= Tõnu Samuel =

Estonian hacker (born 1972)

Tõnu Samuel (born 3 July 1972) is an Estonian hacker commonly cited by mainstream media in topics regarding network security.

Samuel was born in Tallinn. Between 1979 and 1988, he attended the Tallinn Secondary School of Science. In 1990–1992 he took courses in business and financial management. His career as a programmer began in 1991, while working at the Estonian Ministry of Communication.

In 2011 Samuel moved to work in Japan. Before that he lived about 10 years in Räpina in southeastern Estonia.

== Objections to the Estonian Internet Foundation and Founding of the Estonian Internet Community ==

In 2010, management of the internet country code top-level domain for Estonia (.ee) was transferred to the Estonian Internet Foundation (EIF).
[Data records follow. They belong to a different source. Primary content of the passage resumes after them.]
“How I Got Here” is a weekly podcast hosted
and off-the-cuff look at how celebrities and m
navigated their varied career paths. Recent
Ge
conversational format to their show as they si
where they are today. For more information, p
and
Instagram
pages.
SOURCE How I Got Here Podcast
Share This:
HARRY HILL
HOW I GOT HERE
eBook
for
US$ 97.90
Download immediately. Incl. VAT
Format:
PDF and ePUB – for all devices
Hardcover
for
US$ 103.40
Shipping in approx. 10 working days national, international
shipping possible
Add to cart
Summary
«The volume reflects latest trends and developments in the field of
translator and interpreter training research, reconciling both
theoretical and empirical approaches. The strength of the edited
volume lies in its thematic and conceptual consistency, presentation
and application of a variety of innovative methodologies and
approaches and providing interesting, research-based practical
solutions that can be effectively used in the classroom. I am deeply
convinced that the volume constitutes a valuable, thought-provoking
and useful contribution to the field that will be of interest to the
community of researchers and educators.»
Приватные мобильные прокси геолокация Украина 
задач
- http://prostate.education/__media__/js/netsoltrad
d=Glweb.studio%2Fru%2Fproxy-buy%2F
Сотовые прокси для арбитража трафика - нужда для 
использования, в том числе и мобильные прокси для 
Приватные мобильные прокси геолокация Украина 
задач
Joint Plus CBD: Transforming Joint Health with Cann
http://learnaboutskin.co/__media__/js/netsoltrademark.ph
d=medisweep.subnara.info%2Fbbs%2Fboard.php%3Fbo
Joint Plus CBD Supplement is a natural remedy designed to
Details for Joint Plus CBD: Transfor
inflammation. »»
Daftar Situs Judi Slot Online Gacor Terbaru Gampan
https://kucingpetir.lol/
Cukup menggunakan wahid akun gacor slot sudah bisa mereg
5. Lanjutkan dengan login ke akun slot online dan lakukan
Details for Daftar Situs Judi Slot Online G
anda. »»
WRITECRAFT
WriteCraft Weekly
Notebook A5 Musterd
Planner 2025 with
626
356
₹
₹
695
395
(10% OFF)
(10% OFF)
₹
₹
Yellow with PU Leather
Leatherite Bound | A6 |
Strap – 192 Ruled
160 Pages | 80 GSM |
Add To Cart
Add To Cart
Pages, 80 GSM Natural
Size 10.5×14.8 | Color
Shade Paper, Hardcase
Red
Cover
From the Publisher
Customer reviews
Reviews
Samuel and Jaan Jänesmäe authored an open letter objecting to the changeover at the time it happened, citing high costs and a belief that the EIF "has consistently ignored the real needs of the Estonian Internet community". (Note: Quotation is taken from the machine translation.) They urged the board of the EIF to resign.
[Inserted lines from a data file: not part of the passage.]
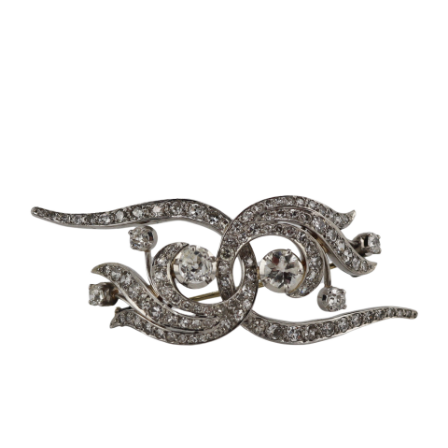
Sold For: $2,800
Sold For: $250
13
14
RONALD WALTON
CLEMENTINE HUNTER
(AFRICAN-AMERICAN,
(AFRICAN-AMERICAN, 1887-
20TH/21ST CENT).
1988).
estimate:
estimate:
$400-$600
$4,000-$6,000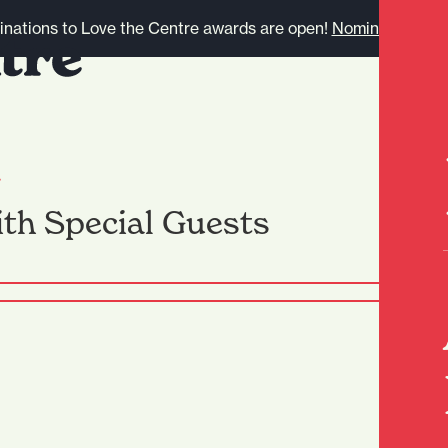
nations to Love the Centre awards are open!
Nominate here.
l
th Special Guests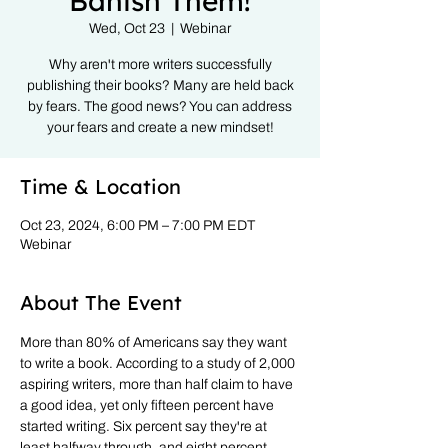
Banish Them!
Wed, Oct 23
  |  
Webinar
Why aren't more writers successfully
publishing their books? Many are held back
by fears. The good news? You can address
your fears and create a new mindset!
Time & Location
Oct 23, 2024, 6:00 PM – 7:00 PM EDT
Webinar
About The Event
More than 80% of Americans say they want 
to write a book. According to a study of 2,000 
aspiring writers, more than half claim to have 
a good idea, yet only fifteen percent have 
started writing. Six percent say they're at 
least halfway through, and eight percent 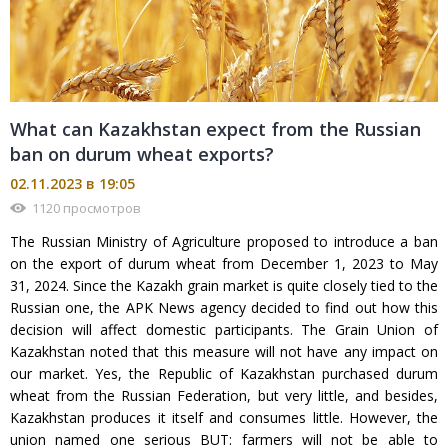
What can Kazakhstan expect from the Russian
ban on durum wheat exports?
02.11.2023 в 19:05
1120 просмотров
The Russian Ministry of Agriculture proposed to introduce a ban
on the export of durum wheat from December 1, 2023 to May
31, 2024. Since the Kazakh grain market is quite closely tied to the
Russian one, the APK News agency decided to find out how this
decision will affect domestic participants. The Grain Union of
Kazakhstan noted that this measure will not have any impact on
our market. Yes, the Republic of Kazakhstan purchased durum
wheat from the Russian Federation, but very little, and besides,
Kazakhstan produces it itself and consumes little. However, the
union named one serious BUT: farmers will not be able to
When the appeal did not succeed, Samuel and 21 others founded the Estonian Internet Community (Eesti Interneti Kogukond) NGO to advocate for internet users in Estonia. The NGO was founded 7 October 2010; Samuel left the board "at his own request" on 6 February 2011, and was re-elected in April of that year. As of December 2025, he was still listed as member of the NGO.